The single entry point of Parenchyma is the Backend type. A backend is agnostic over the device it runs operations on. In order to be agnostic over the device, such as native host CPU, GPUs, accelerators or any other devices, the backend needs to be agnostic over the framework as well. The framework is important, as it provides the interface to execute operations on devices, among other things. Since different vendors of hardware use different frameworks, it becomes important that the backend is agnostic over the framework. This allows us to run computations on any machine without having to worry about hardware availability, which gives us the freedom to write code once and deploy it on different machines where it will execute on the most potent hardware by default.

Extensions

Operations are introduced by a Parenchyma extension. An extension extends your backend with ready-to-execute operations. All you need to do is add the Parenchyma extension crate(s) to your Cargo.toml file alongside the Parenchyma crate. Your backend will then be extended with operations provided by the extension(s). The interface is simply the language you're using to work with Parenchyma. For example, you'd simply call backend.dot(..) using Rust-lang and a BLAS extension. Whether or not the dot operation is executed on one GPU, multiple GPUS or on a CPU device depends solely on how you configured the backend.

Bundles

The concept of Parenchyma extensions has one more component - the Bundle trait. As opposed to executing code on the native CPU, other devices need to compile and build the extension manually at runtime, which makes up a significant part of a framework. We need an instance that's able to be initialized at runtime for holding the sate and compiled operations - which is the bundle's main purpose.

Memory

The last piece of Parenchyma is the memory. An operation happens over data, but this data needs to be accessible to the device on which the operation is executed. That memory space needs to be allocated on the device and then, in a later step, synced from the host to the device or from the device back to the host. Thanks to the Tensor type, we do not have to care about memory management between devices for the execution of operations. The tensor tracks and automatically manages data and its memory across devices, which is often the host and the device. Memory can also be passed around to different backends. Operations take tensors as arguments while handling the synchronization and allocation for you.

Development

At the moment, Parenchyma itself will provide Rust APIs for the important frameworks - OpenCL and CUDA.
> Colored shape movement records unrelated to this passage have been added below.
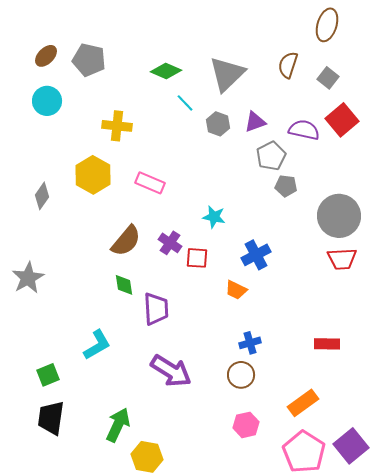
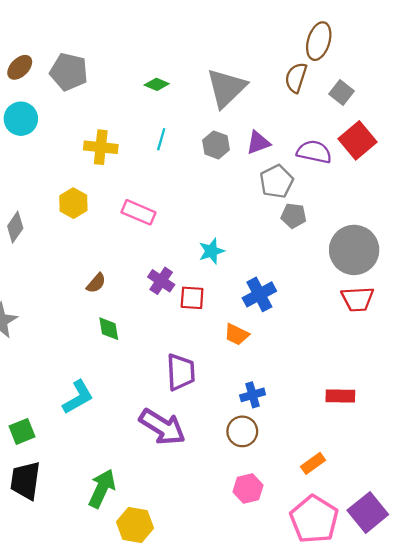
brown ellipse: (327, 25) -> (319, 41), moved
green diamond: (166, 71) -> (157, 84), size x0.7
cyan line: (185, 103) -> (161, 139), moved, turned 60
yellow hexagon: (93, 175) -> (73, 203), size x0.7
cyan star: (214, 217) -> (211, 251), turned -30
brown semicircle: (126, 241) -> (96, 283), moved, size x0.6
purple trapezoid: (156, 309) -> (181, 372), moved
orange rectangle: (303, 403) -> (313, 463), size x0.7

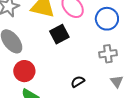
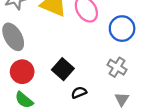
black square: (59, 34) -> (63, 69), moved, turned -30
gray cross: (108, 54) -> (117, 67), turned 30

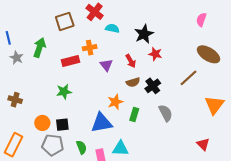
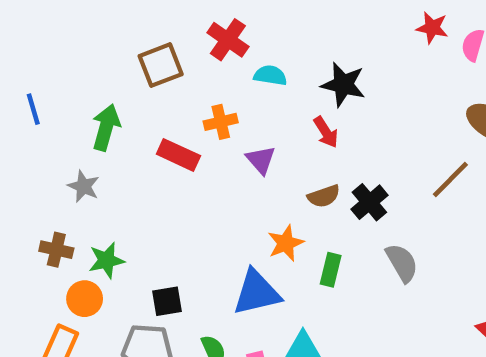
black star: (144, 34) -> (343, 85), turned -30
red star: (155, 54) -> (432, 28), moved
gray star: (17, 58) -> (84, 186), moved
red rectangle: (70, 61) -> (178, 155), turned 42
red arrow: (131, 61) -> (326, 132), moved
green star: (64, 92) -> (106, 260), moved
orange circle: (42, 123) -> (85, 299), moved

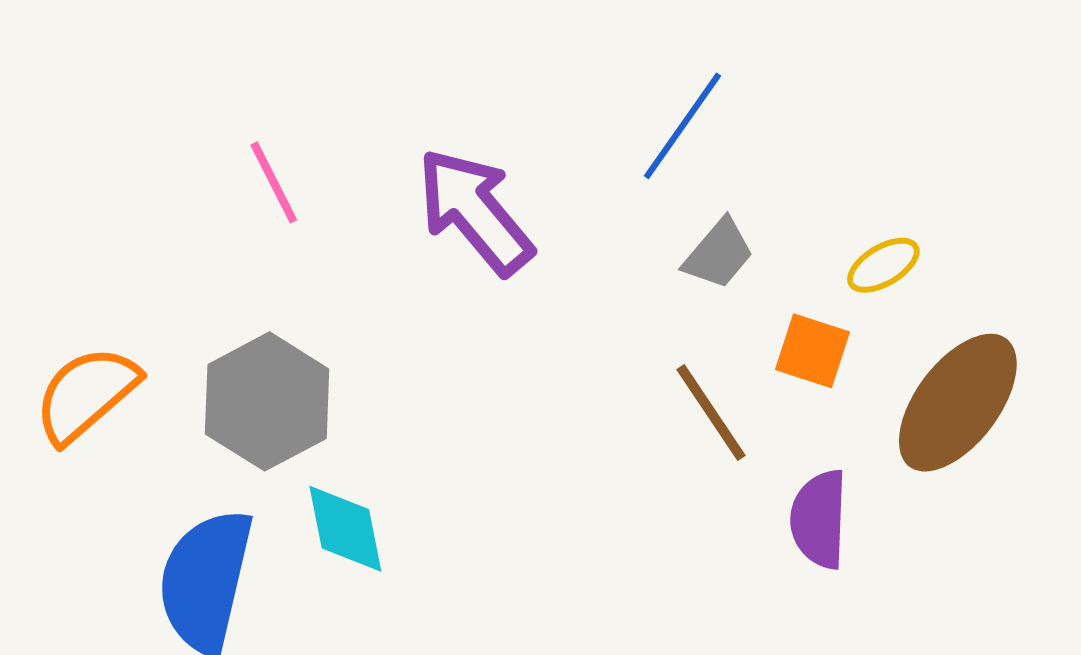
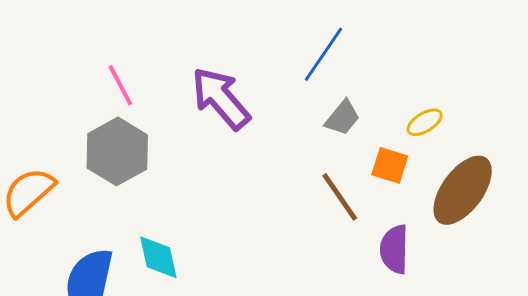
gray hexagon: (267, 401) -> (117, 151), moved

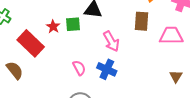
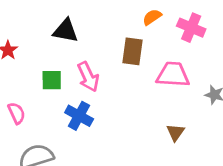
green square: (73, 24) -> (52, 80), moved
pink semicircle: (79, 68) -> (17, 113), moved

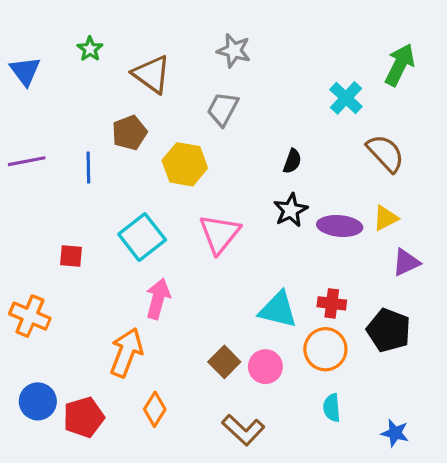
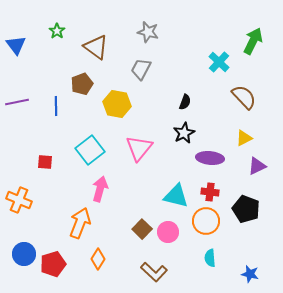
purple ellipse: (340, 226) -> (210, 158), moved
If a framework isn't specified, the backend will try to use the most potent framework given the underlying hardware - which would probably be in this order: CUDA -> OpenCL -> Native. The process might take longer, as every framework needs to be check and devices need to be loaded in order to identify the best setup. The time it takes to go through that process is a reasonable compromise as it would allow you to deploy a Parenchyma-backed application to almost any machine - server, desktops, mobiles, etc.

Modules

error

Types for working with errors.

Structs

Backend

The heart of Parenchyma - provides an interface for running parallel computations on one or more devices.

Native

The Native framework simply represents the host CPU.

NativeContext

Native context

NativeDevice

Native device

NativeMemory

A Box with no knowledge of its underlying type ("flat box").

SharedTensor

A shared tensor for framework-agnostic, memory-aware, n-dimensional storage.

Enums

DeviceKind

General categories for devices.

Traits

Context

Contexts are the heart of both OpenCL and CUDA applications. Contexts provide a container for objects such as memory, command-queues, programs/modules and kernels.

Device

A device

Framework

A trait implemented for all frameworks. Frameworks contain a list of all available devices as well as other objects specific to the implementor.